We make our daily request based on the knowledge of God as our Father. We can depend on the promise of provision as it is His will to provide for us. And when He grants this request, we have everything we need to hallow His name and our lives. Once we have experienced His provision, we seek the deeper spiritual needs: asking for and offering forgiveness and requesting the way out of temptation.
The significance of this simple request becomes clearer, if you dig into the original language. When Jesus spoke, he used the local dialect--Aramaic. In Aramaic, this sentence translates roughly to this: "Give to us today, this very day, the bread of our need."
Bread is a basic staple of most diets. To meditate on the bread of our need, takes me back to the Old Testament and then directly to Christ as the fulfillment of the promise. In Old Testament worship, they placed the Bread of Presence on the altar before God. During the wandering desert days of the Israelites, God sent down b read (manna) from heaven to meet their daily need for sustenance.
Jesus is our our daily bread. The bread of our ultimate need is salvation. Jesus satisfies this need completely.
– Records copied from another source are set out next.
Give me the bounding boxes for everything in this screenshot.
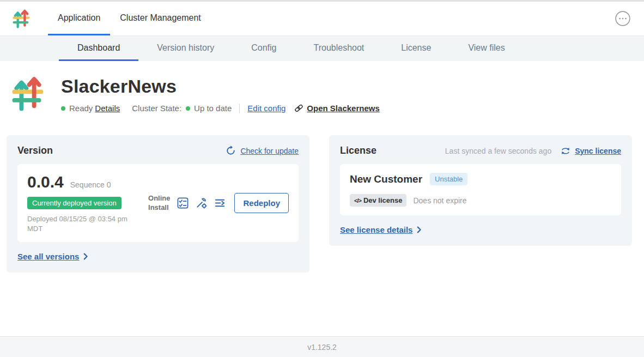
tab-license[interactable]: License bbox=[382, 36, 449, 61]
slackernews-logo-icon bbox=[11, 74, 45, 112]
version-actions: Online Install bbox=[148, 193, 289, 213]
slackernews-logo-icon bbox=[12, 8, 31, 29]
sequence-label: Sequence 0 bbox=[70, 180, 111, 189]
license-card-header: License Last synced a few seconds ago Sy… bbox=[340, 145, 621, 156]
refresh-icon bbox=[226, 146, 236, 156]
tab-troubleshoot-label: Troubleshoot bbox=[313, 43, 364, 53]
chevron-right-icon bbox=[83, 253, 88, 260]
tab-cluster-management-label: Cluster Management bbox=[120, 13, 201, 23]
see-all-versions-label: See all versions bbox=[17, 252, 79, 261]
tab-dashboard[interactable]: Dashboard bbox=[59, 36, 138, 61]
version-card-header: Version Check for update bbox=[17, 145, 299, 156]
cluster-state-dot bbox=[186, 106, 190, 111]
open-app-link-label: Open Slackernews bbox=[307, 104, 379, 113]
app-footer: v1.125.2 bbox=[0, 336, 644, 357]
install-type-line2: Install bbox=[148, 203, 170, 213]
see-all-versions-link[interactable]: See all versions bbox=[17, 252, 88, 261]
overflow-menu-button[interactable] bbox=[615, 10, 631, 27]
link-icon bbox=[294, 104, 303, 113]
license-panel: New Customer Unstable </> Dev license Do… bbox=[340, 164, 621, 215]
wrench-gear-icon bbox=[196, 197, 207, 209]
preflight-checks-button[interactable] bbox=[177, 197, 189, 209]
page-title: SlackerNews bbox=[61, 76, 380, 97]
chevron-right-icon bbox=[417, 226, 422, 233]
sync-license-link[interactable]: Sync license bbox=[561, 146, 621, 156]
details-link[interactable]: Details bbox=[95, 104, 120, 113]
ellipsis-icon bbox=[615, 10, 631, 27]
tab-view-files[interactable]: View files bbox=[449, 36, 523, 61]
version-number: 0.0.4 bbox=[27, 173, 64, 191]
dashboard-cards: Version Check for update 0.0.4 Se bbox=[0, 135, 644, 273]
see-license-details-link[interactable]: See license details bbox=[340, 225, 422, 234]
tab-cluster-management[interactable]: Cluster Management bbox=[110, 2, 211, 35]
divider bbox=[239, 104, 240, 113]
license-type-badge: </> Dev license bbox=[350, 194, 406, 207]
console-version: v1.125.2 bbox=[307, 343, 337, 352]
cluster-state-label: Cluster State: bbox=[132, 104, 181, 113]
cluster-state-value: Up to date bbox=[194, 104, 232, 113]
current-version-info: 0.0.4 Sequence 0 Currently deployed vers… bbox=[27, 173, 148, 233]
app-status-text: Ready bbox=[69, 104, 93, 113]
app-header: SlackerNews Ready Details Cluster State:… bbox=[0, 61, 644, 114]
main-content: SlackerNews Ready Details Cluster State:… bbox=[0, 61, 644, 273]
last-synced-text: Last synced a few seconds ago bbox=[445, 147, 551, 155]
customer-name: New Customer bbox=[350, 173, 422, 185]
top-navbar: Application Cluster Management bbox=[0, 2, 644, 36]
redeploy-button[interactable]: Redeploy bbox=[234, 193, 289, 213]
deployed-status-badge: Currently deployed version bbox=[27, 197, 121, 209]
channel-badge: Unstable bbox=[430, 173, 467, 185]
app-header-text: SlackerNews Ready Details Cluster State:… bbox=[61, 76, 380, 113]
license-expiry: Does not expire bbox=[413, 196, 466, 205]
tab-config-label: Config bbox=[251, 43, 276, 53]
install-type-label: Online Install bbox=[148, 194, 170, 213]
check-for-update-label: Check for update bbox=[240, 147, 299, 155]
check-for-update-link[interactable]: Check for update bbox=[226, 146, 299, 156]
version-card: Version Check for update 0.0.4 Se bbox=[7, 135, 309, 273]
license-type-label: Dev license bbox=[363, 196, 403, 204]
tab-config[interactable]: Config bbox=[233, 36, 295, 61]
open-app-link[interactable]: Open Slackernews bbox=[294, 104, 379, 113]
checklist-icon bbox=[177, 197, 189, 209]
install-type-line1: Online bbox=[148, 194, 170, 203]
tab-version-history-label: Version history bbox=[157, 43, 214, 53]
license-card: License Last synced a few seconds ago Sy… bbox=[329, 135, 632, 246]
code-icon: </> bbox=[354, 197, 361, 204]
app-status-dot bbox=[61, 106, 65, 111]
see-license-details-label: See license details bbox=[340, 225, 412, 234]
license-card-title: License bbox=[340, 145, 376, 156]
tab-application-label: Application bbox=[58, 13, 100, 23]
tab-license-label: License bbox=[401, 43, 431, 53]
tab-application[interactable]: Application bbox=[48, 2, 110, 35]
view-logs-button[interactable] bbox=[214, 197, 226, 209]
sync-license-label: Sync license bbox=[575, 147, 621, 155]
tab-troubleshoot[interactable]: Troubleshoot bbox=[295, 36, 382, 61]
sync-icon bbox=[561, 146, 570, 156]
logs-icon bbox=[214, 197, 226, 209]
tab-view-files-label: View files bbox=[468, 43, 505, 53]
app-subnav: Dashboard Version history Config Trouble… bbox=[0, 36, 644, 61]
app-status-row: Ready Details Cluster State: Up to date … bbox=[61, 104, 380, 113]
current-version-panel: 0.0.4 Sequence 0 Currently deployed vers… bbox=[17, 164, 299, 242]
tab-dashboard-label: Dashboard bbox=[77, 43, 120, 53]
tab-version-history[interactable]: Version history bbox=[138, 36, 233, 61]
app-icon bbox=[11, 74, 45, 114]
edit-config-link[interactable]: Edit config bbox=[247, 104, 285, 113]
edit-config-button[interactable] bbox=[196, 197, 207, 209]
deployed-timestamp: Deployed 08/15/25 @ 03:54 pm MDT bbox=[27, 214, 128, 233]
version-card-title: Version bbox=[17, 145, 53, 156]
app-logo bbox=[12, 2, 31, 35]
To know Jesus is to have everything requisite, desirable and useful, in order to relate with our Father in heaven.
During the sacrament of communion, we eat bread to recall Jesus' broken body on the cross, broken on our behalf. A friend recently pointed out that the phrase, "Taste and see that the Lord is good," takes on a richer meaning for her, whenever she partakes of communion. As I put together her insight and the daily "breadness" of Jesus, I rejoiced in the goodness of God. The rest of the verse (Psalm 34:8) states: "Blessed is the one who takes refuge in him." I marveled at how these mixed metaphors of bread and refuge give me something more to chew on.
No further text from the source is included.